To achieve the above and other objects, a mobile station of the mobile communication system measures signal energy on a traffic channel and interference energy on a sync channel to calculate SIR, compares the calculated SIR with a threshold, and then transmits the comparison results to a base station for a forward power control operation.
To this end, a PN despreader multiplies a received signal by a unique PN code and outputs a PN despread signal. An orthogonal code despreader multiplies the PN despread signal by a sync channel orthogonal code and a traffic channel orthogonal code and outputs first and second orthogonal code despread signals. An interference energy measurer measures interference energy by processing the first orthogonal code despread signal. A signal energy measurer measures signal energy by processing the second orthogonal code despread signal. An SIR calculator calculates SIR depending on the measured signal energy and interference energy. The calculated SIR is compared with a predetermined threshold and the compared results are transmitted to the base station for the forward power control operation.

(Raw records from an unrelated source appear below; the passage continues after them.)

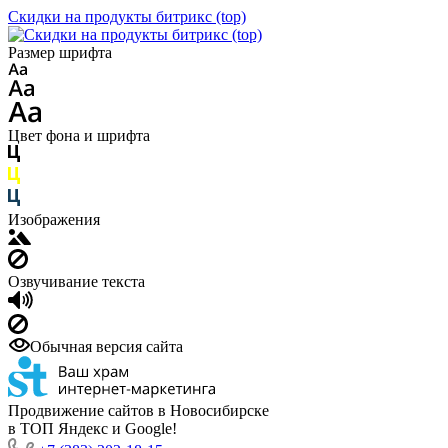
Скидки на продукты битрикс (top)
Размер шрифта
Цвет фона и шрифта
Изображения
Озвучивание текста
Обычная версия сайта
Продвижение сайтов в Новосибирске
в ТОП Яндекс и Google!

Preferably, the PN despreader comprises a PN code generator for generating the PN code; and a muliplier for multiplying the received signal by the PN code and outputting the PN despread signal.

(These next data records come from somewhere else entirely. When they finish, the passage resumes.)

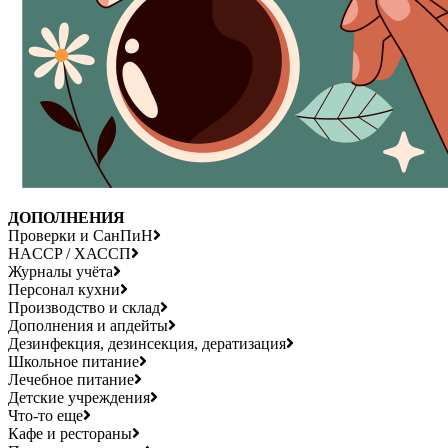
ДОПОЛНЕНИЯ
Проверки и СанПиН
HACCP / ХАССП
Журналы учёта
Персонал кухни
Производство и склад
Дополнения и апдейты
Дезинфекция, дезинсекция, дератизация
Школьное питание
Лечебное питание
Детские учреждения
Что-то еще
Кафе и рестораны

Preferably, the orthogonal code despreader comprises an orthogonal code generator for generating the sync channel orthogonal code and the traffic channel orthogonal code; a first multiplier for multiplying the PN despread signal by the sync channel orthogonal code and outputting the first orthogonal code despread signal; and a second multiplier for multiplying the PN despread signal by the traffic channel orthogonal code and outputting the second orthogonal code despread signal.
Preferably, the interference energy measurer comprises an accumulator for accumulating the first orthogonal code despread signal; a subtracter for subtracting from each other values of two neighboring symbols in the signal accumulated by the accumulator; and a squarer for squaring the subtraction signal by the subtractor to measure the interference energy.
Preferably, the signal energy measurer comprises an accumulator for accumulating the second orthogonal code despread signal; and a power control bit extractor for extracting a power control bit from the signal accumulated by the accumulator and measuring a value of the extracted power control bit as the signal energy.
Further, the apparatus comprises a long code generator for informing the power control bit extractor of a position of the power control bit in the signal accumulated by the accumulator in order to enable the power control bit extractor to use information about the position in extracting the power control bit.
Preferably, the interference energy and the signal energy are measured in a unit of a power control group.